▶ **Problem statement**
Please copy the records exactly as they appear, with all pictures left out.

== Exercise material

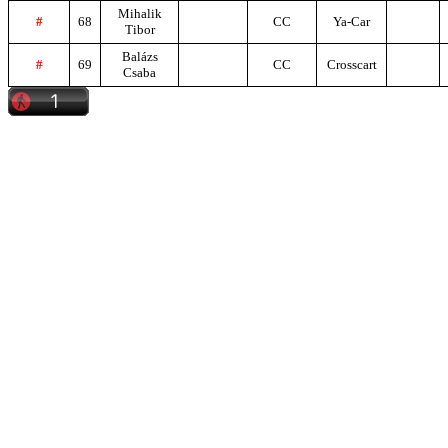
Mihalik
#
68
CC
Ya-Car
Tibor
Balázs
#
69
CC
Crosscart
Csaba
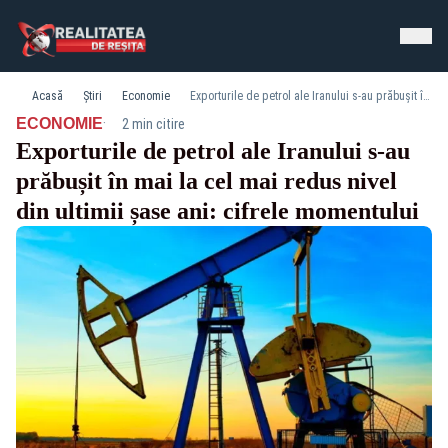
Acasă
Știri
Economie
Exporturile de petrol ale Iranului s-au prăbușit în mai la cel mai redus nivel din ultimii șase ani: cifrele momentului
·
ECONOMIE
2 min citire
Exporturile de petrol ale Iranului s-au
prăbușit în mai la cel mai redus nivel
din ultimii șase ani: cifrele momentului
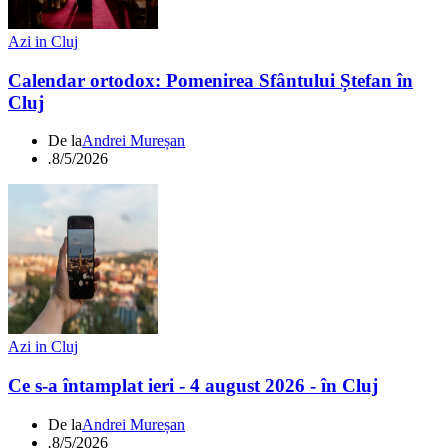
Azi in Cluj
Calendar ortodox: Pomenirea Sfântului Ștefan în
Cluj
De la
Andrei Mureșan
.
8/5/2026
Azi in Cluj
Ce s-a întamplat ieri - 4 august 2026 - în Cluj
De la
Andrei Mureșan
.
8/5/2026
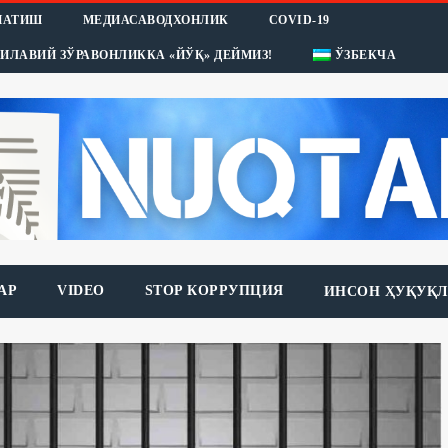
НАТИШ
МЕДИАСАВОДХОНЛИК
COVID-19
ИЛАВИЙ ЗЎРАВОНЛИККА «ЙЎҚ» ДЕЙМИЗ!
ЎЗБЕКЧА
АР
VIDEO
STOP КОРРУПЦИЯ
ИНСОН ҲУҚУҚЛ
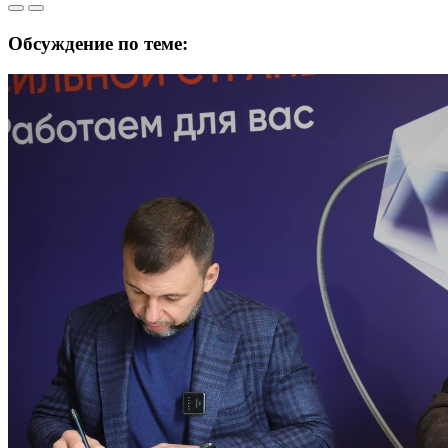
Обсуждение по теме:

====

▶ **Output of the task**
Mihalik
#
68
CC
Ya-Car
Tibor
Balázs
#
69
CC
Crosscart
Csaba
Acasă
Știri
Economie
Exporturile de petrol ale Iranului s-au prăbușit în mai la cel mai redus nivel din ultimii șase ani: cifrele momentului
·
ECONOMIE
2 min citire
Exporturile de petrol ale Iranului s-au
prăbușit în mai la cel mai redus nivel
din ultimii șase ani: cifrele momentului
Azi in Cluj
Calendar ortodox: Pomenirea Sfântului Ștefan în
Cluj
De la
Andrei Mureșan
.
8/5/2026
Azi in Cluj
Ce s-a întamplat ieri - 4 august 2026 - în Cluj
De la
Andrei Mureșan
.
8/5/2026
НАТИШ
МЕДИАСАВОДХОНЛИК
COVID-19
ИЛАВИЙ ЗЎРАВОНЛИККА «ЙЎҚ» ДЕЙМИЗ!
ЎЗБЕКЧА
АР
VIDEO
STOP КОРРУПЦИЯ
ИНСОН ҲУҚУҚЛ
Обсуждение по теме:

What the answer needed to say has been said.